Another example of multiplicity and its solution • An index of the eastern equatorial Pacific Ocean correlates well with concurrent seasonal rainfall indices of 9 contiguous regions over 50 seasons • Local significance tests show significant correlations (95% level) between index and regional rainfall for 7 of the 9 regions • However, there are positive region-to-region correlations found in the seasonal rainfall of the regions (see next slide) • The question: is getting 7 local significant values significant?

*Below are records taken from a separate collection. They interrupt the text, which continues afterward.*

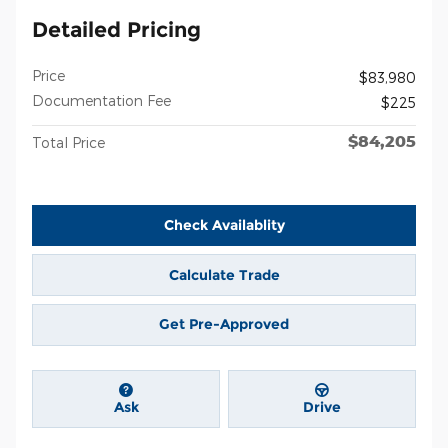
Detailed Pricing
Price
$83,980
Documentation Fee
$225
$84,205
Total Price
Check Availablity
Calculate Trade
Get Pre-Approved
Ask
Drive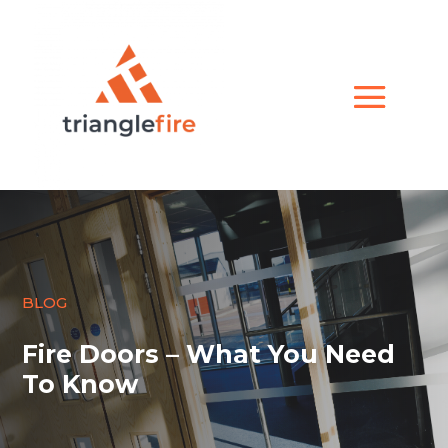
BLOG
Fire Doors – What You Need
To Know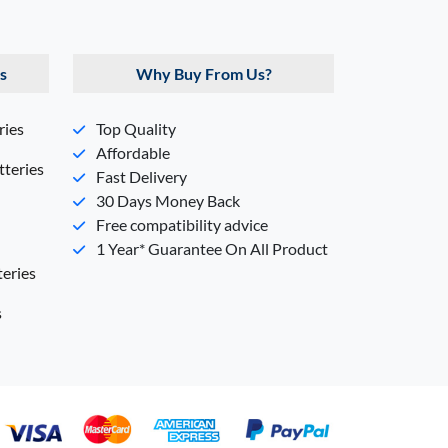
s
Why Buy From Us?
ries
Top Quality
Affordable
teries
Fast Delivery
30 Days Money Back
Free compatibility advice
1 Year* Guarantee On All Product
eries
s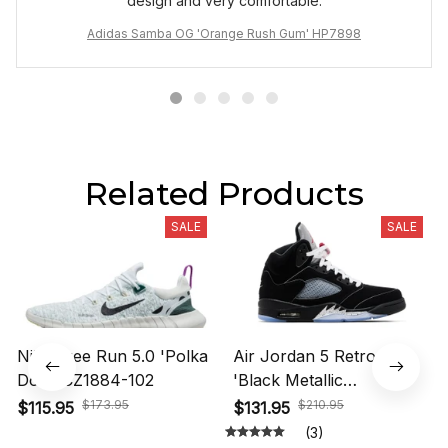
design and very comfortable.
Adidas Samba OG 'Orange Rush Gum' HP7898
Related Products
SALE
SALE
Nike Free Run 5.0 'Polka
Air Jordan 5 Retro OG
Dots' CZ1884-102
'Black Metallic
Reimagined' HF3975-001
$173.95
$210.95
$115.95
$131.95
(3)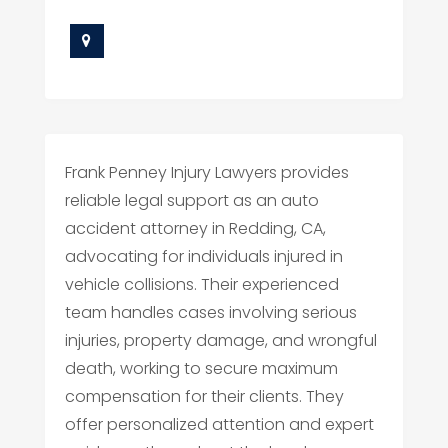
Frank Penney Injury Lawyers provides
reliable legal support as an auto
accident attorney in Redding, CA,
advocating for individuals injured in
vehicle collisions. Their experienced
team handles cases involving serious
injuries, property damage, and wrongful
death, working to secure maximum
compensation for their clients. They
offer personalized attention and expert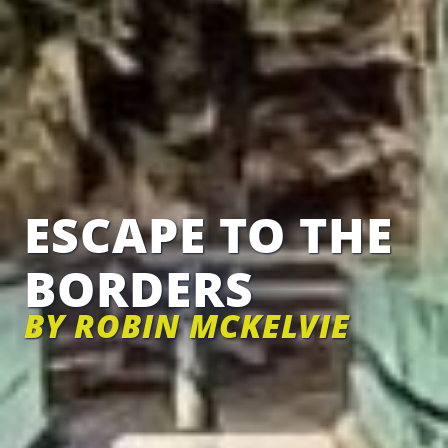
ESCAPE TO THE
BORDERS
BY ROBIN MCKELVIE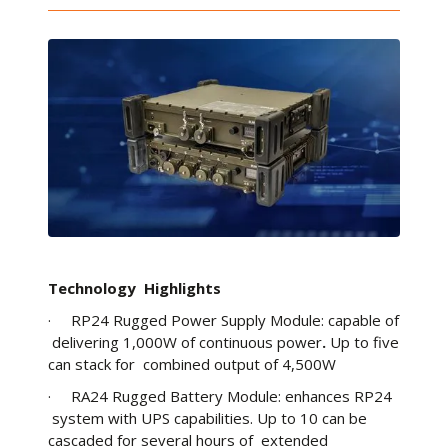
Technology Highlights
· RP24 Rugged Power Supply Module: capable of
delivering 1,000W of continuous power
.
Up to five
can stack for combined output of 4,500W
· RA24 Rugged Battery Module: enhances RP24
system with UPS capabilities. Up to 10 can be
cascaded for several hours of extended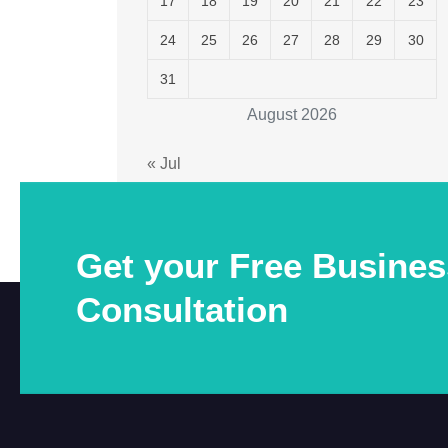
17
18
19
20
21
22
23
24
25
26
27
28
29
30
31
August 2026
« Jul
Get your Free Busines
Consultation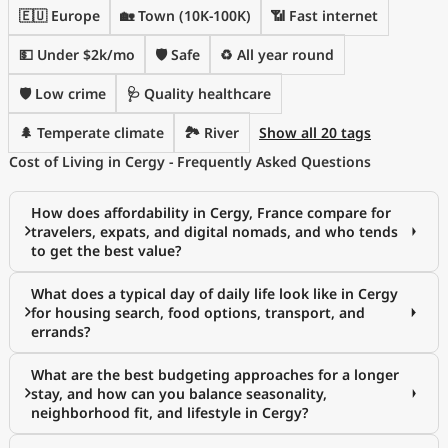
🇪🇺 Europe
🏡 Town (10K-100K)
📶 Fast internet
💵 Under $2k/mo
🛡️ Safe
♻️ All year round
🛡️ Low crime
🩺 Quality healthcare
🌲 Temperate climate
🏞️ River
Show all 20 tags
Cost of Living in Cergy - Frequently Asked Questions
How does affordability in Cergy, France compare for
travelers, expats, and digital nomads, and who tends
to get the best value?
What does a typical day of daily life look like in Cergy
for housing search, food options, transport, and
errands?
What are the best budgeting approaches for a longer
stay, and how can you balance seasonality,
neighborhood fit, and lifestyle in Cergy?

Region-to-region correlation Correlations significant at the 95% level are shaded R refers to regions
Solution (1) • Since regions are correlated spatially, rerandomization is done by resampling synchronized seasons (keep all regions together in time) of the regional rainfall indices • Correlate rerandomized rainfall indices with equatorial Pacific index, and repeat a 1000 times • As with a single time series, sort the correlations of each region and identify 95th percentile for each: critical values to be exceeded for a correlation to be significant at 95% for each region • Next question: for each iteration, how many of the regions’ correlations (unsorted) are greater than the respective percentile? (example on next slide)
Solution (2) • There is a count for each iteration – 10000 counts from 10000 iterations • After sorting the counts, count the number of iterations that produced counts higher than 7 (7 regions have statistically significant correlations) • This summation indicates the probability of getting 7 or better by chance
When we get 4 local significant correlations, we have already reached the 95% level of significance – getting 7 correlations significant is therefore highly significant!